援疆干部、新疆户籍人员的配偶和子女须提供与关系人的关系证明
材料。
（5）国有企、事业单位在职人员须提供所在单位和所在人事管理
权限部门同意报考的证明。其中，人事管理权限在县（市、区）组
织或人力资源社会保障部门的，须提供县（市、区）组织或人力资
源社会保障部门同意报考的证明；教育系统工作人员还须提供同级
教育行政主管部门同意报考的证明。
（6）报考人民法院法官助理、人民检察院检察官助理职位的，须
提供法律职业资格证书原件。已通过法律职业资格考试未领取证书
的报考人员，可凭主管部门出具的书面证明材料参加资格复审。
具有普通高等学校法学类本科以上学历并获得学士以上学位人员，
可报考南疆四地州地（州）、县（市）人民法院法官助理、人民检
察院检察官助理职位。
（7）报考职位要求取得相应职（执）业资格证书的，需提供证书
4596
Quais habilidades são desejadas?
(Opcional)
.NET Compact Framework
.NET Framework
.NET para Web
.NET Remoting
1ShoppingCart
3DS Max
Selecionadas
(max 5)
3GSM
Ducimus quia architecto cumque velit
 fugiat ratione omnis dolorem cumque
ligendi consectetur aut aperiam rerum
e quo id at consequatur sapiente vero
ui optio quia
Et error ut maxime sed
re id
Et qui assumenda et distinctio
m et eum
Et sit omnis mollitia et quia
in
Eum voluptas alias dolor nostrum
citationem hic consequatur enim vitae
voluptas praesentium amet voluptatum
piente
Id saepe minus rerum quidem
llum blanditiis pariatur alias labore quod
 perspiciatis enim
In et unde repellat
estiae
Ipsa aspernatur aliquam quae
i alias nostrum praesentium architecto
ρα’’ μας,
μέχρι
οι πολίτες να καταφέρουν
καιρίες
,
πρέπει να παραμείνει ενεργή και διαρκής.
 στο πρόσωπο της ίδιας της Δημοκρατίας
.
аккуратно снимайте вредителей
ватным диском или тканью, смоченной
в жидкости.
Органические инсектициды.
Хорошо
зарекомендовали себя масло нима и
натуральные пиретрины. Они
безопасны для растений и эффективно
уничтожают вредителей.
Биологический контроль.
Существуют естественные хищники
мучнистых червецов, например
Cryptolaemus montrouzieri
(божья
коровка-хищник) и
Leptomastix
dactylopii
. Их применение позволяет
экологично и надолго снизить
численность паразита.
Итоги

--

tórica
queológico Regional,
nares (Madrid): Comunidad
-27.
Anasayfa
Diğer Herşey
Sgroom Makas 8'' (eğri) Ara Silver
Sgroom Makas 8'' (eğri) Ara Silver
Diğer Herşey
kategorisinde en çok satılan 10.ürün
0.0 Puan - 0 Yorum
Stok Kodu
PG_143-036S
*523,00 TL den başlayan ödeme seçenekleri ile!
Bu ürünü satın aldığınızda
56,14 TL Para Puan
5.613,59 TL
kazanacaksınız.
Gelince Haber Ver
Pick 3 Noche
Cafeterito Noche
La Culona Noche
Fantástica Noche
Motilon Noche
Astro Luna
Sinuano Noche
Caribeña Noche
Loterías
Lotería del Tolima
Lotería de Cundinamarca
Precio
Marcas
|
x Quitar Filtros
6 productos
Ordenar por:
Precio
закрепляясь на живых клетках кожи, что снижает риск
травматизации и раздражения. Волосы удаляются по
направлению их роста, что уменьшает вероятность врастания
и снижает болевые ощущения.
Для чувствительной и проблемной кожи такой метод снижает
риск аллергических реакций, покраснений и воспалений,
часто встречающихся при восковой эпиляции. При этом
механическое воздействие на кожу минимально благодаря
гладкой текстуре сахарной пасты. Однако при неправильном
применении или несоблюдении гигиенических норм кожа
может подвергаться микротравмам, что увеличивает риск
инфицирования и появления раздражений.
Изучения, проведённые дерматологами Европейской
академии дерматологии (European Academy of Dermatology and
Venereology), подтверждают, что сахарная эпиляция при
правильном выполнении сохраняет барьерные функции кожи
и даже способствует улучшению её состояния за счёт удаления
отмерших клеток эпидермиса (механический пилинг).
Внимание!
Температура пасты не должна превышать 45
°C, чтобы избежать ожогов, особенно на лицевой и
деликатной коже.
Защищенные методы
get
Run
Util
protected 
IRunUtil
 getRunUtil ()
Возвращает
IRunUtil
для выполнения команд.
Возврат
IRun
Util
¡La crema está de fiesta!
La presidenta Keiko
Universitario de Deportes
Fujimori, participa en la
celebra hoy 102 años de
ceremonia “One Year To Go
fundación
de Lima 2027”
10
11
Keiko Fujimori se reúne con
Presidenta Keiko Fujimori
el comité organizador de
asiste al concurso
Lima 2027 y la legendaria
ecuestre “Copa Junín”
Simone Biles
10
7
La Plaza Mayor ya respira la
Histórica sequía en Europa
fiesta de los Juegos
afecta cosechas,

--

What to do: If a line in the records contains "praesentium", report it.

Output:
voluptas praesentium amet voluptatum
i alias nostrum praesentium architecto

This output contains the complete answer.